##### Data for review

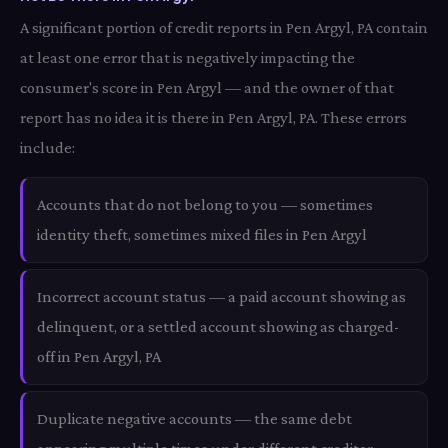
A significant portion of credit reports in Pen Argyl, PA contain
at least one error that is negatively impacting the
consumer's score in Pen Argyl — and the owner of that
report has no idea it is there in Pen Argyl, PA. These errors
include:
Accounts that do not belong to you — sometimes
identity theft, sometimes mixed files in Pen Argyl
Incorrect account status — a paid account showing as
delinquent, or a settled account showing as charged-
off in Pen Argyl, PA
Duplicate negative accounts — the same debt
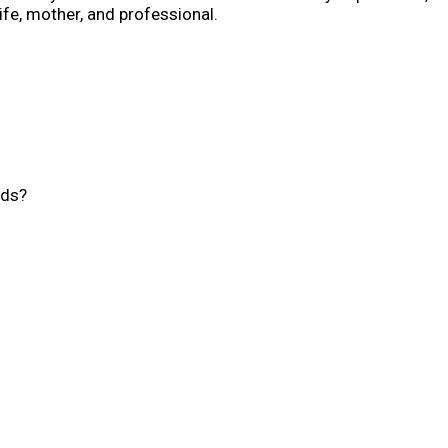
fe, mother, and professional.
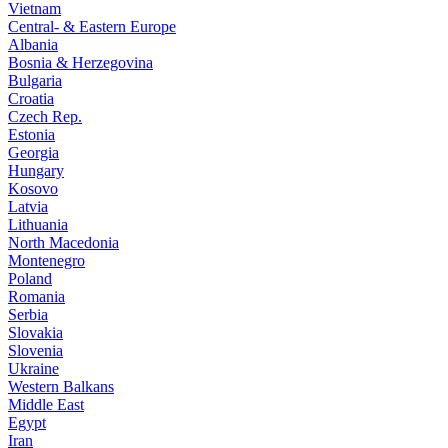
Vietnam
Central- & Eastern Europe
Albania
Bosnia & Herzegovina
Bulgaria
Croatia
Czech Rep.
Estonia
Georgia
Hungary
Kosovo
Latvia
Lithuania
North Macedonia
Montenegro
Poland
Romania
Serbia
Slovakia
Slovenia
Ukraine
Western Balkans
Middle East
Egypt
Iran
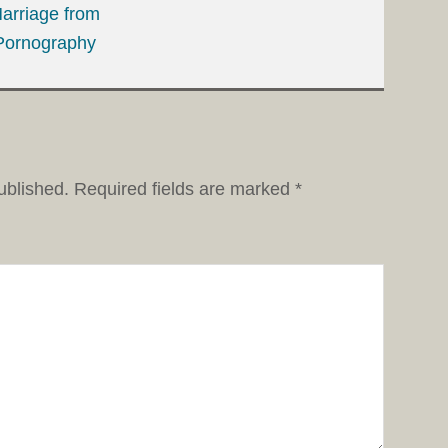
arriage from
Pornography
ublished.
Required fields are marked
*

##########
##### Data for review

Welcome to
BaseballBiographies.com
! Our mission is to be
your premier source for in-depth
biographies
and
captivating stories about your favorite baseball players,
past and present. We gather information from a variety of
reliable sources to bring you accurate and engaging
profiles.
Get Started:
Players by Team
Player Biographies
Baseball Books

##########
##### Data for review

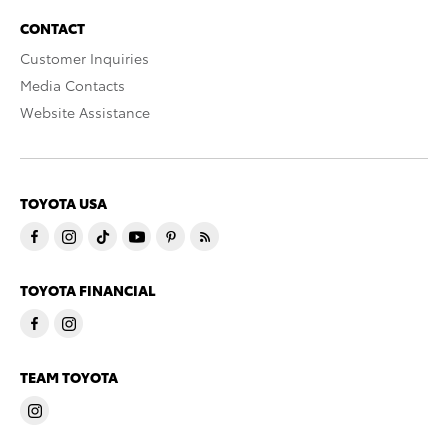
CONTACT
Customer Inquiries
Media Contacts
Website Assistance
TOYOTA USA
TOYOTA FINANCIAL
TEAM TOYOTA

##########

How to complete this task –
From the records above, pick out and copy each line holding the word "that".

Result of this task –
at least one error that is negatively impacting the
consumer's score in Pen Argyl — and the owner of that
Accounts that do not belong to you — sometimes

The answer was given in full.